Undefined index: submit but its working fine tried isset but fail

Question

I got this error can anyone help me?

Notice: Undefined index: submit in
D:\xampp\htdocs\testsubject\cntcinfo.php on line 7

This is my code:

if($_POST['submit']=='Update')
{
mysqli_query($link,"    UPDATE usr_profile
                    SET phone='".$_POST['phone']."',
                        email='".$_POST['emails']."',
                        address='".$_POST['address']."',
                        postcode='".$_POST['postcode']."',
                        city='".$_POST['city']."';  
                    ");
header('Location: '.$_SERVER['HTTP_REFERER']);
exit;
}

I tired to use isset but I got this error instead:

Fatal error: Cannot use isset() on the result of an expression (you
can use "null !== expression" instead) in
D:\xampp\htdocs\testsubject\cntcinfo.php on line 7

this is my isset

if(isset($_POST['submit']=='Update'))

Answer 1

If you want to check whether the POST value is set, you will need to use this code:

if(isset($_POST['submit'])) { 
    if($_POST['submit'] == 'Update') {
        //Do work here
    }
}

(or to shorten it):

if(isset($_POST['submit']) && ($_POST['submit'] == 'Update')) {
    //Do work here
}

When you call $_POST['submit']=='Update' inside the isset() function, you are asking it to check whether the result of an expression is set (which it can't process). So you would need to nest it like i've shown above.

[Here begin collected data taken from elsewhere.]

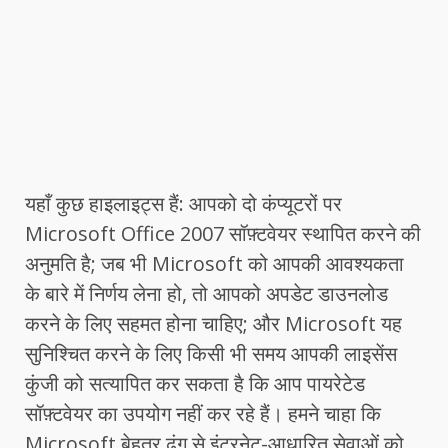
यहाँ कुछ हाइलाइट्स हैं: आपको दो कंप्यूटरों पर
Microsoft Office 2007 सॉफ़्टवेयर स्थापित करने की
अनुमति है; जब भी Microsoft को आपकी आवश्यकता
के बारे में निर्णय लेना हो, तो आपको अपडेट डाउनलोड
करने के लिए सहमत होना चाहिए; और Microsoft यह
सुनिश्चित करने के लिए किसी भी समय आपकी लाइसेंस
कुंजी को सत्यापित कर सकता है कि आप पायरेटेड
सॉफ़्टवेयर का उपयोग नहीं कर रहे हैं। हमने चाहा कि
Microsoft बेहतर ढंग से इंटरनेट-आधारित सेवाओं को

If you're finding that you're getting an undefined index, make sure that the form you're posting from has submit set as one of its form elements.

Answer 2

isset is not use for comparison . You can use it as

if(isset($_POST['submit']) && $_POST['submit']=='Update')
{

}

Ans make sure you submit type as

<input type="submit" name="submit" value="Update"/>

Your query is open for sql injection you can use before update

 $phone=mysqli_real_escape_string ( $link , $_POST['phone'] );

Check How can I prevent SQL injection in PHP?

Answer 3

use this

if(isset($_POST['submit']) && $_POST['submit']=='Update')) {
// Your code here
}

Answer 4

Not all browsers send a value for submit buttons, if the form can also be used for adding a user, consider using a checkbox for flagging if it's an update to a user's profile.

You're a sitting duck for SQL Injection attack with that code, you should be using prepared statements which eliminate the risk of SQL Injection attack, you should also be checking to see if MySQL ever returns any errors for the query.

All user submitted data needs to be validated no matter how well you know/trust your users.